Parallel dazu fördert der Phosphatabbau in Marokko immer neue Einblicke in die späte Kreidezeit. Im Becken von Oulad Abdoun nahe Khouribga haben Paläontologen eine neue Titanosaurier-Art geborgen, die den Namen Phosphatotitan khouribgaensis trägt. Die Fossilien, darunter Wirbel und Teile des Beckens, stammen aus der Zeit vor etwa siebzig Millionen Jahren und belegen eine enge Verwandtschaft zu südamerikanischen Formen. Beobachter in Rabat werten den Fund als Indiz dafür, dass die suprakontinentale Verbreitung dieser pflanzenfressenden Dinosaurier bis an das Ende der Kreidezeit reichte, bevor das Massenaussterben sie dahinraffte.
Doch nicht nur die ferne Vorzeit, auch die jüngere Erdgeschichte offenbart überraschende Dynamiken. Ein Team der Michigan State University hat jetzt nachgewiesen, dass das Aussterben der eiszeitlichen Riesensäuger vor fünfzigtausend bis zehntausend Jahren die Nahrungsketten in Amerika grundlegend umgestaltet hat. Während in Eurasien und Afrika vergleichsweise moderate Veränderungen stattfanden, führte der Verlust von Mammuts, Riesenfaultieren und Säbelzahnkatzen auf dem Doppelkontinent zu einem radikalen Umbau trophischer Beziehungen – mit bis heute spürbaren Folgen für die Artenvielfalt.
Am Grund des Golfs von Alaska wiederum, in dreitausend Metern Tiefe, hat die National Oceanic and Atmospheric Administration ein golden schimmerndes, kugelförmiges Objekt geborgen, das die Forschung fast drei Jahre lang beschäftigte. Was zunächst wie ein Ei oder ein außerirdisches Relikt wirkte, entpuppte sich als die Basis einer riesigen Nesseltier-Art der Gattung Relicanthus daphneae.

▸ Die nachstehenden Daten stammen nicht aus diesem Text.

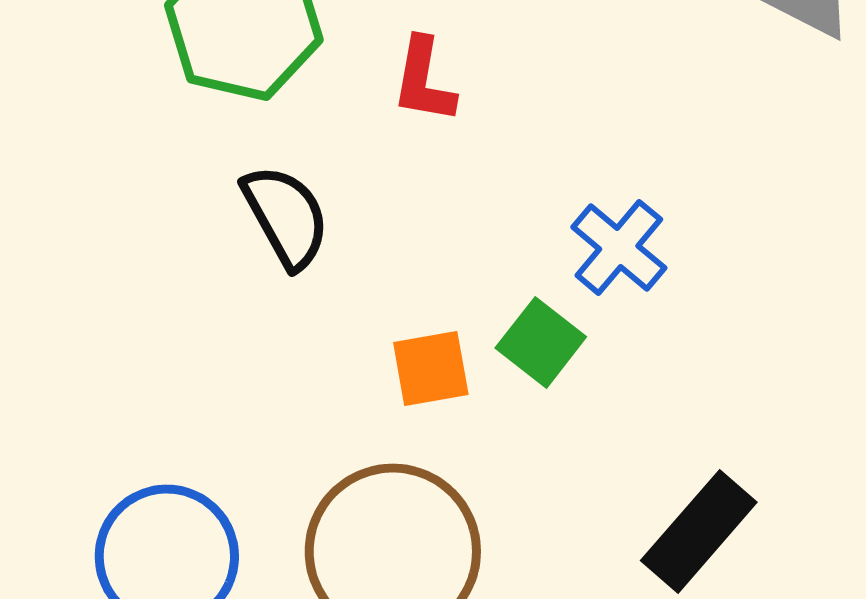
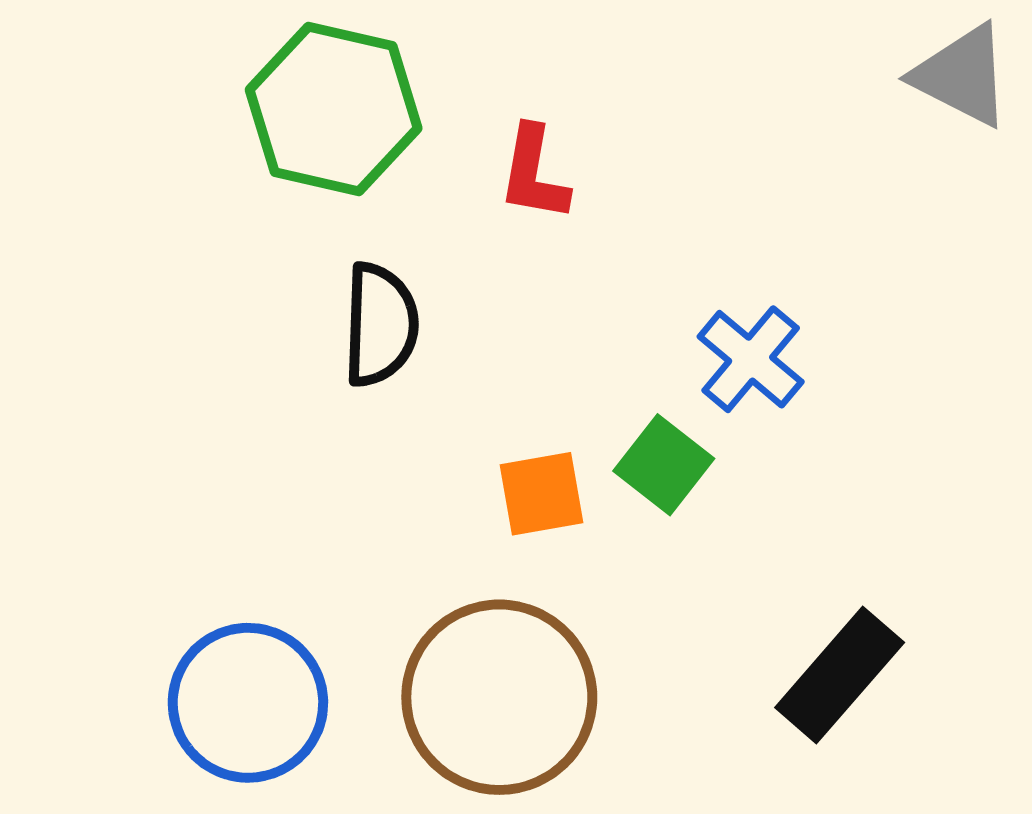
black semicircle: (286, 216) -> (380, 325), turned 31

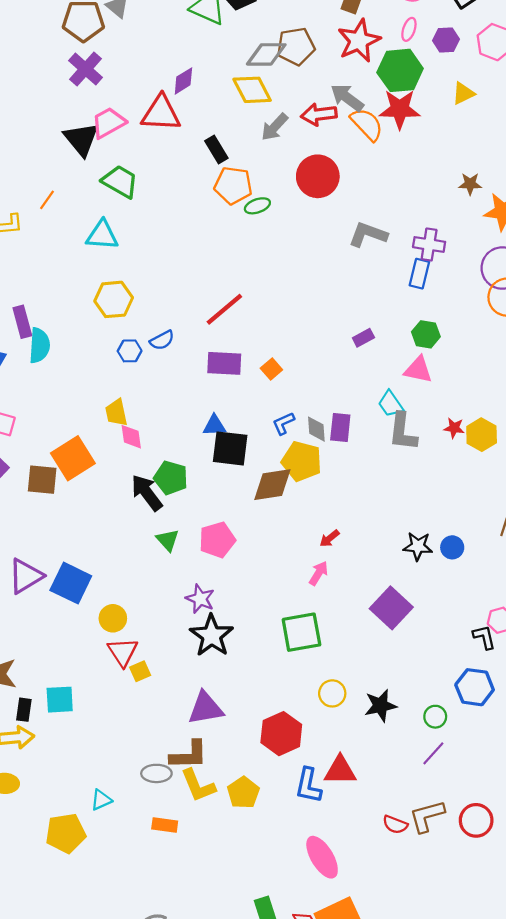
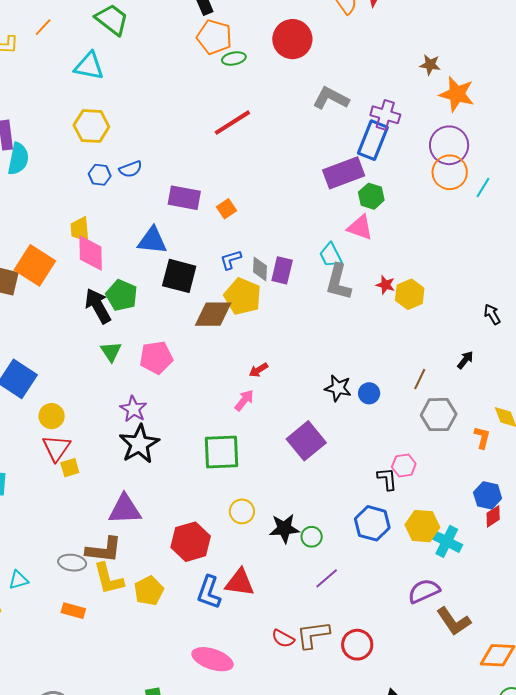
blue rectangle: (419, 274) -> (373, 140), size x1.4
red line: (224, 309) -> (232, 123), moved
purple rectangle: (363, 338) -> (344, 173), moved, size x2.0
blue triangle: (214, 426) -> (152, 241), moved, size x1.4
pink diamond: (131, 437) -> (91, 253), size x1.5
orange square: (73, 458) -> (35, 265), turned -33
green circle: (435, 717) -> (312, 537), moved
pink ellipse: (322, 857) -> (213, 659), turned -48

Die Identifikation erforderte nach Auskunft der Beteiligten eine ungewöhnliche Kombination aus morphologischer Analyse, genetischer Sequenzierung und Tiefseeökologie.
Diese vier Entdeckungen – vom Riesenkraken über den Titanosaurier bis zum goldenen Nesseltier – fügen sich zu einem neuen Bild zusammen: Sie zeigen, dass Lebensräume zu allen Zeiten von unerwartet großen und spezialisierten Organismen besiedelt waren. Aus europäischer, namentlich deutscher und schweizerischer Perspektive, wo vergleichbare Tiefsee- und Fossillagerstätten seltener sind, unterstreichen die Befunde die Dringlichkeit, marine und terrestrische Archive systematisch zu erschließen. Die kommenden Jahre dürften weitere Überraschungen bergen – gerade in den Sedimenten der Kreidezeit und den bisher kaum kartierten Tiefseeregionen, deren Geheimnisse erst langsam gelüftet werden.